Problem to work on: The full set of records must be printed exactly as given.

Provided data:
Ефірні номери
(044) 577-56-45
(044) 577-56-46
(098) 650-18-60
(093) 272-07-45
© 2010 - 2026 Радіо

Response for this exercise:
Ефірні номери
(044) 577-56-45
(044) 577-56-46
(098) 650-18-60
(093) 272-07-45
© 2010 - 2026 Радіо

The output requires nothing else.